A planned deportation flight to Iraq was halted on Tuesday night through an eleventh hour injunction in the High Court. Fifty Iraqis due to be deported had claimed that they would be subjected to inhuman and degrading treatment by the Iraqi authorities on arrival in Iraq. The High Court ordered that the 50 asylum-seekers should not be deported until the the allegations of mistreatment are considered by the court in November 2011, in a case called HM (Iraq). The injunction was obtained by Tori Sicher of the Immigration Advisory Service.
The Iraqis, who were held in detention centres in the London area, had been loaded onto buses to travel to the airport before the news came through that they would not be deported. The charter flight went ahead with nine Iraqis on board.
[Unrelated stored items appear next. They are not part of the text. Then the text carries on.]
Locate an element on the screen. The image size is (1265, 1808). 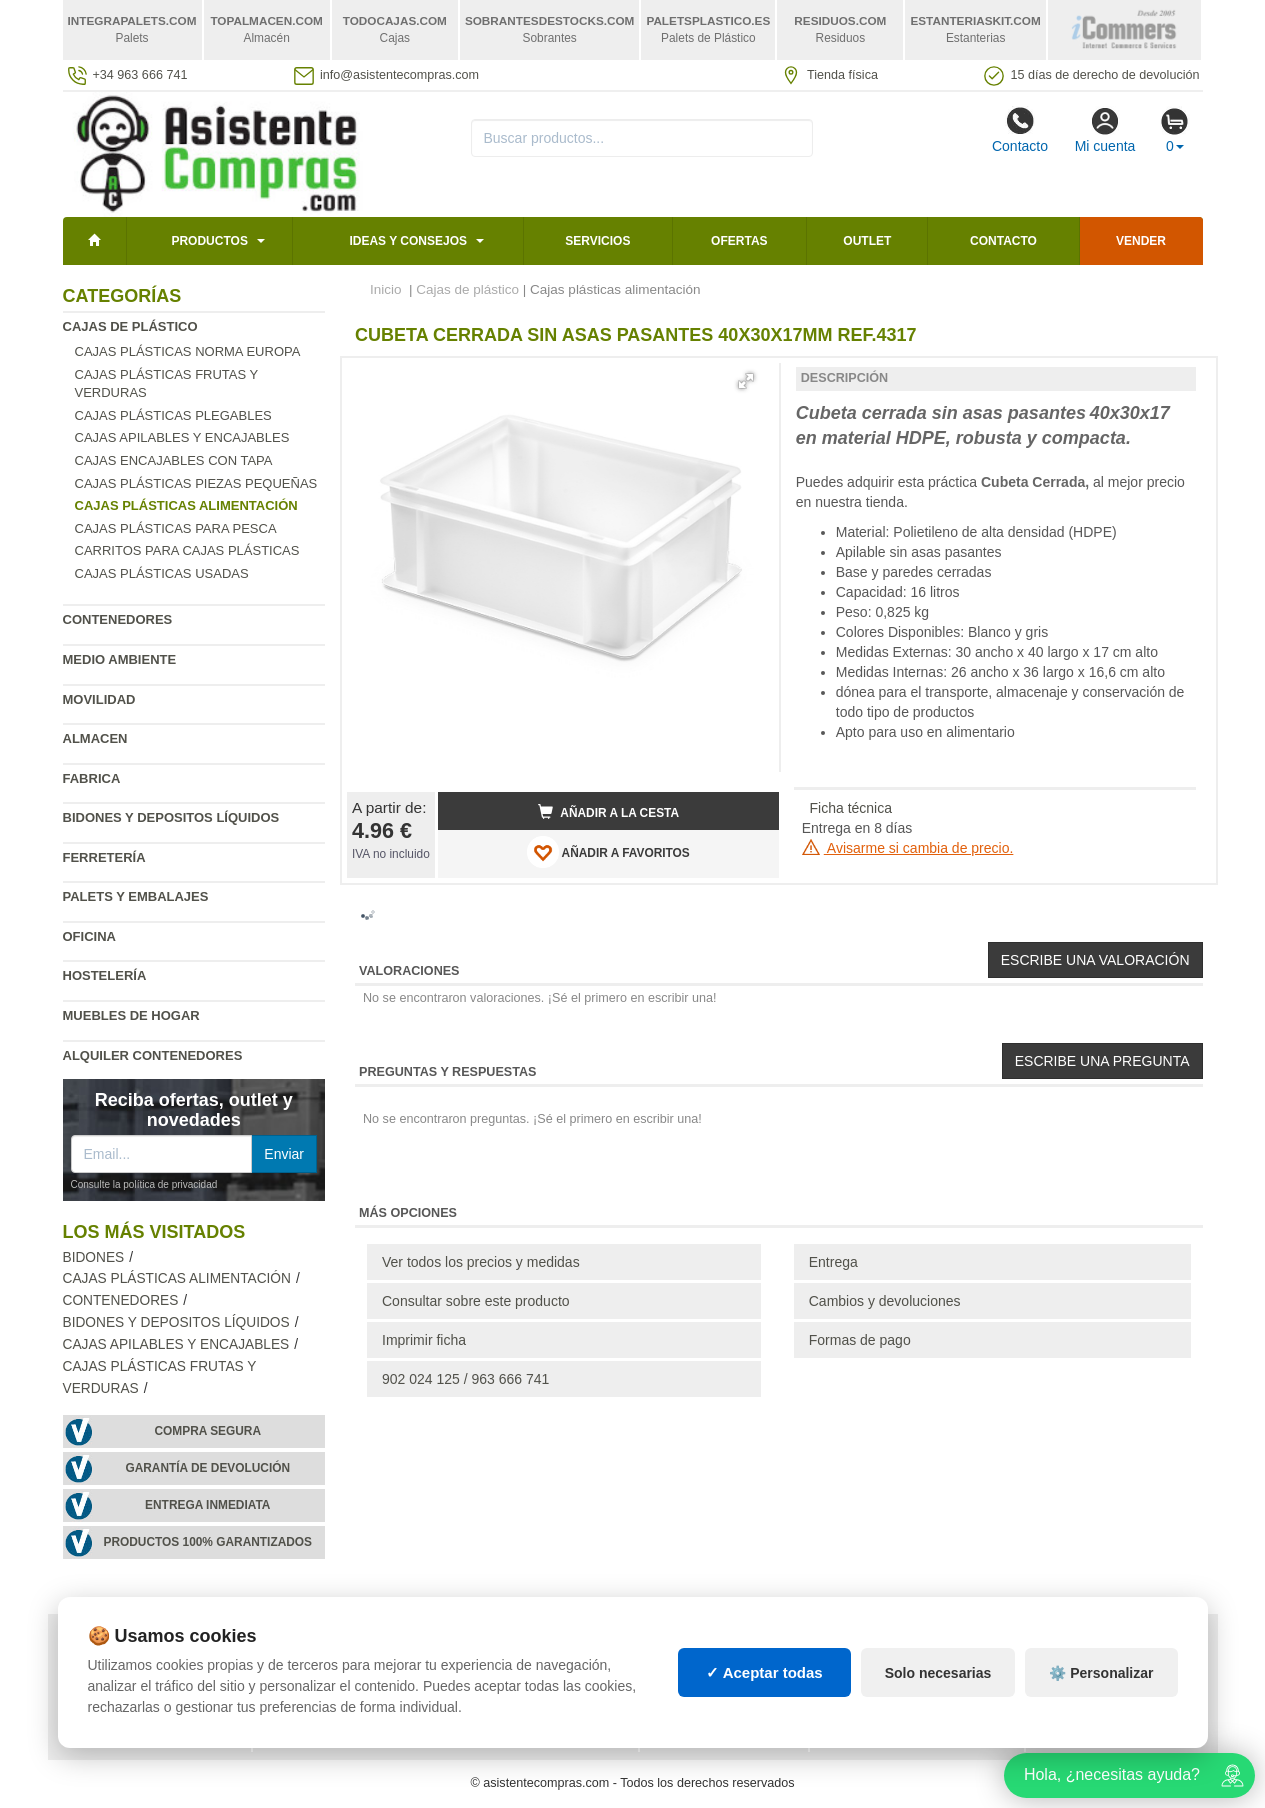 Consultar sobre este producto is located at coordinates (476, 1301).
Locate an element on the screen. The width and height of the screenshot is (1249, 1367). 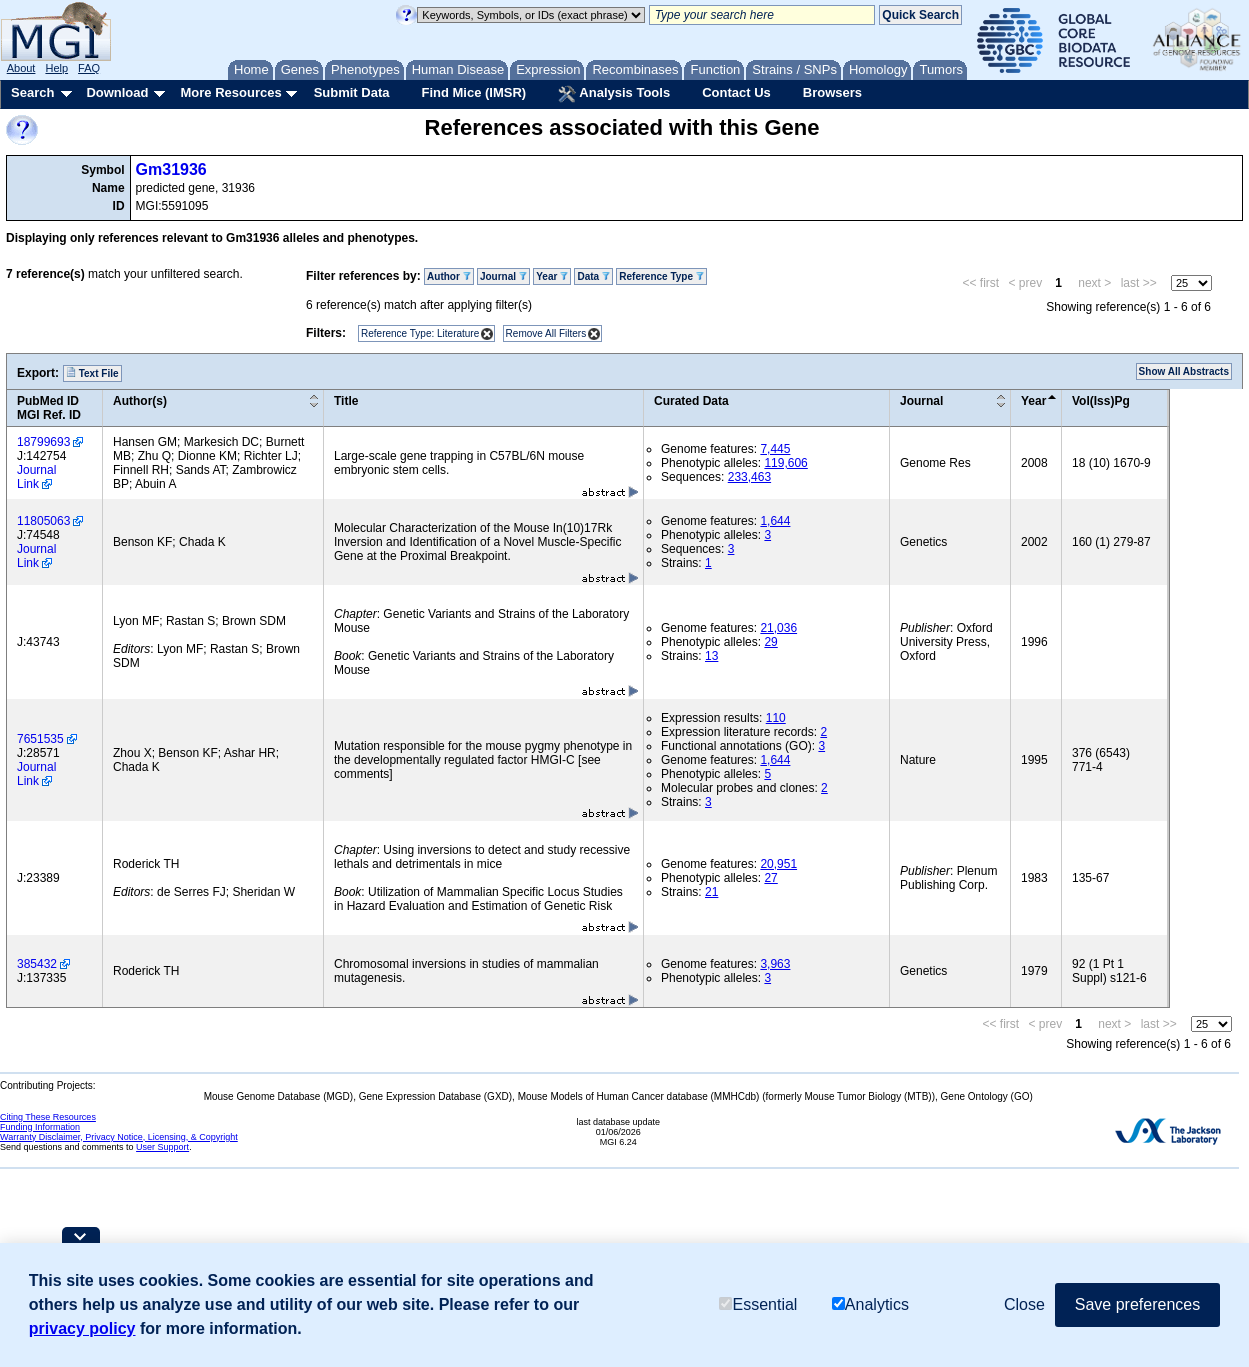 Author is located at coordinates (449, 276).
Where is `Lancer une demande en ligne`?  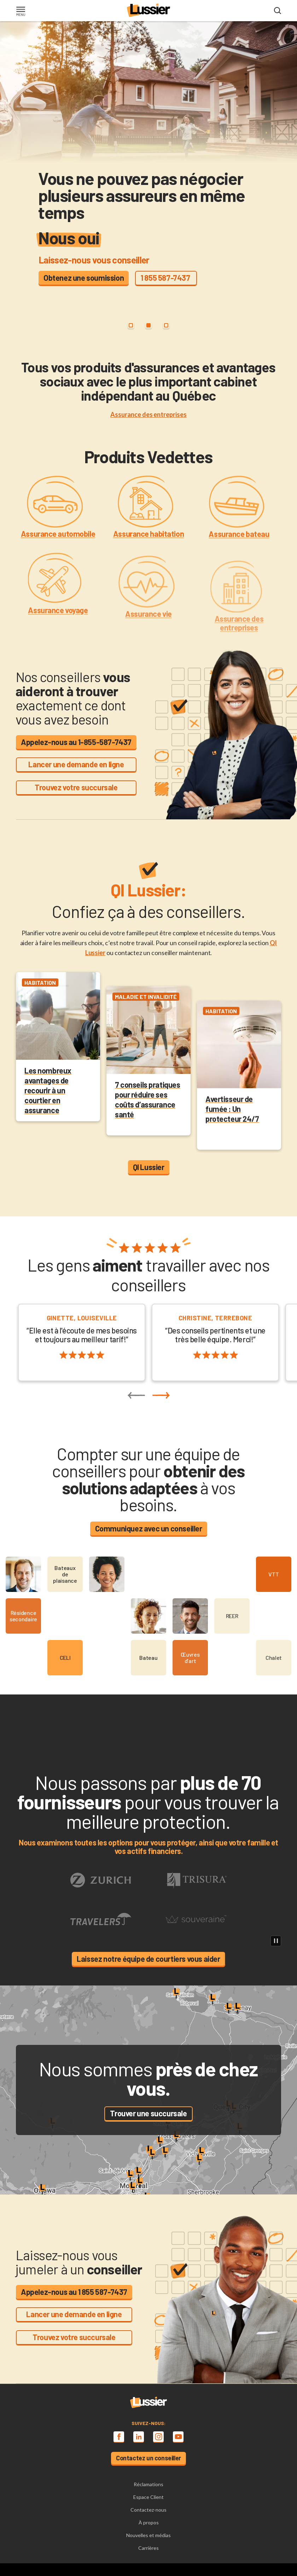 Lancer une demande en ligne is located at coordinates (76, 764).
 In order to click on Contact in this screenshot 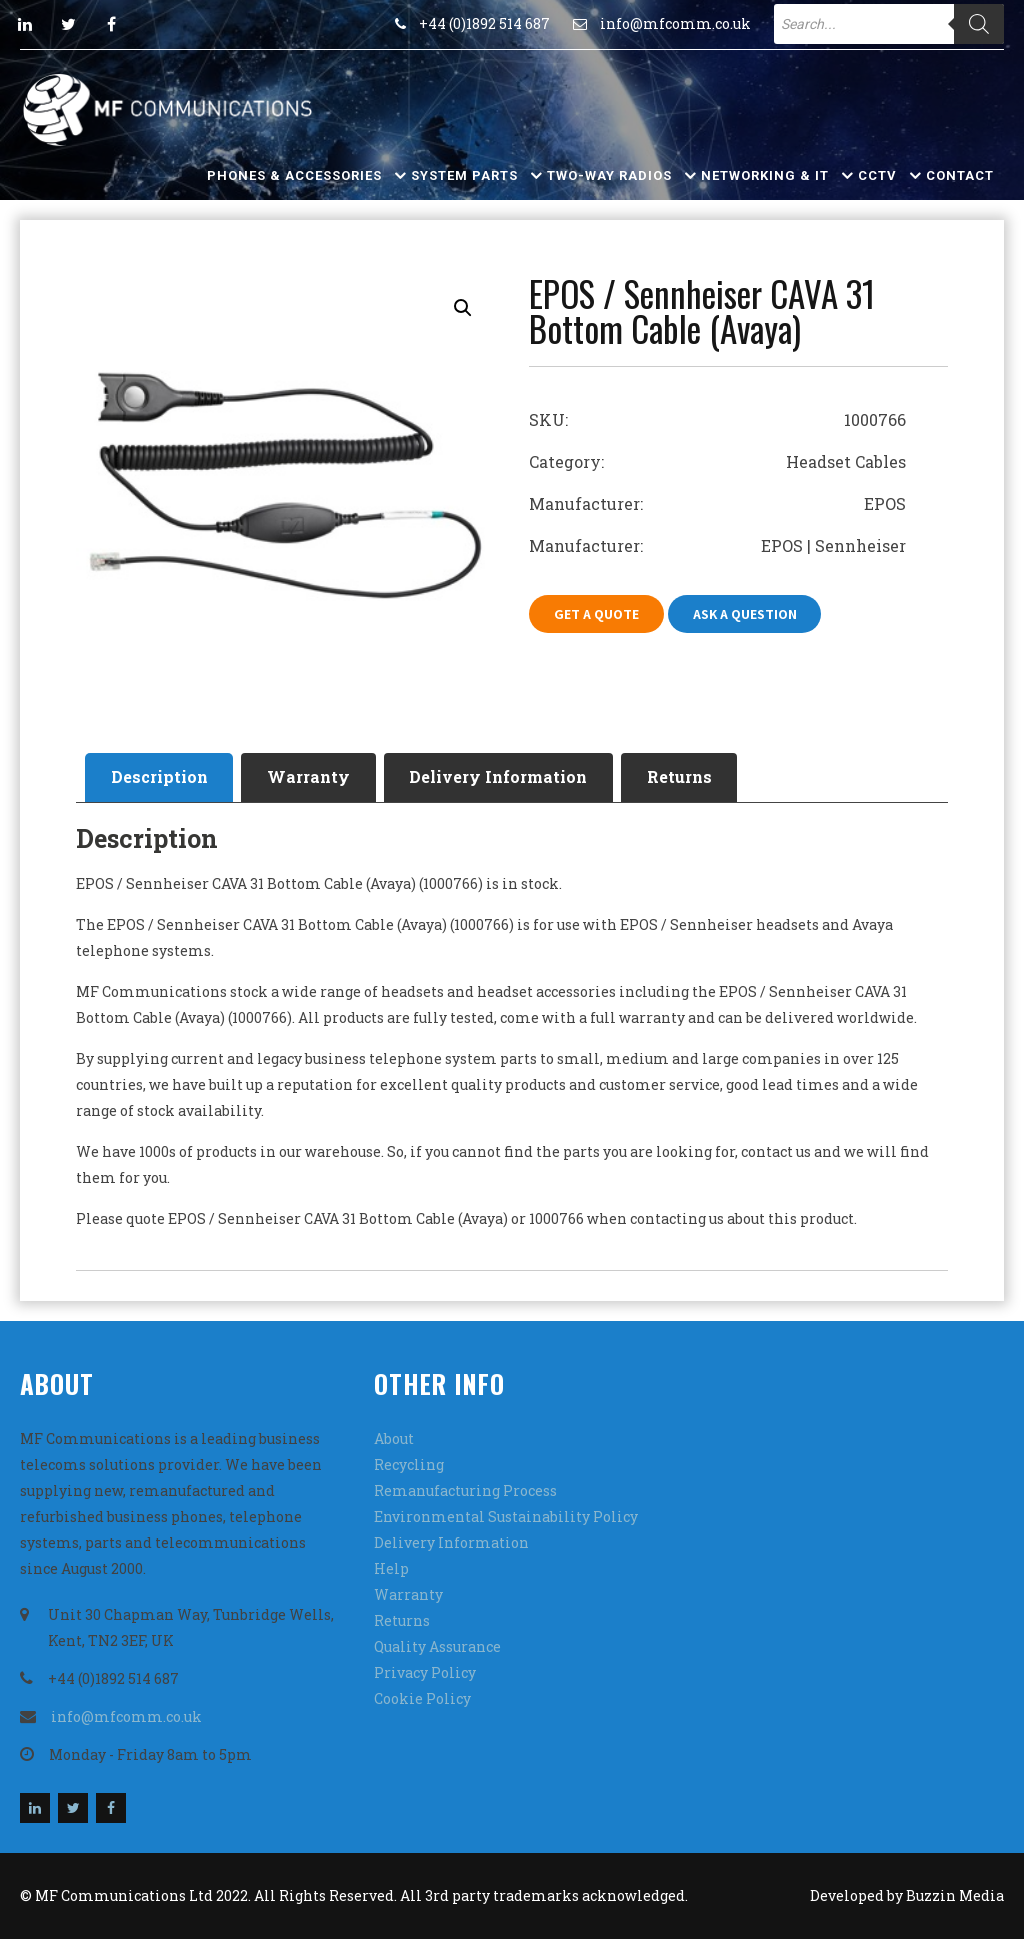 , I will do `click(960, 175)`.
It is believed that all had consented to return voluntarily.
It is considered unlikely that the UK will make further attempts to conduct enforced returns to Iraq until the test case is heard.
Several Iraqi asylum-seekers deported by the UK during 2010 have claimed that they were severely mistreated on arrival, due to their Kurdish ethnicity or family connections to the former Saddam Hussein regime. The asylum seekers facing deportation yesterday claimed in the High Court that they could face similar mistreatment.
It is considered unlikely that the UK will make further attempts to conduct enforced returns to Iraq until the test case is heard.
James Read of Detention Action said “We have spoken to many Iraqis over the last few weeks who were desperate not to be deported. Some of these described in vivid detail the torture they had experienced at the hands of the Iraqi authorities upon previous removal attempts. Several had British wives and children, having lived in the UK for many years. All feared that they would face torture if they were returned. We are delighted that the High Court has ordered that the evidence of previous mistreatment be properly considered before anyone is forced to return to Iraq.”
Since removal directions were issued a week ago, Detention Action has traced, obtained documentation and legal aid forms and referred to IAS 33 of the people due to be on the flight. Duncan Lewis and other solicitors represented a further 17 of their clients in the High Court. As a result, the great majority of those of the 67 men with removal directions who did not want to return were litigants in the High Court.
The High Court has granted a period of a week to trace the remaining 17 potential deportees and confirm which of them do not wish to return.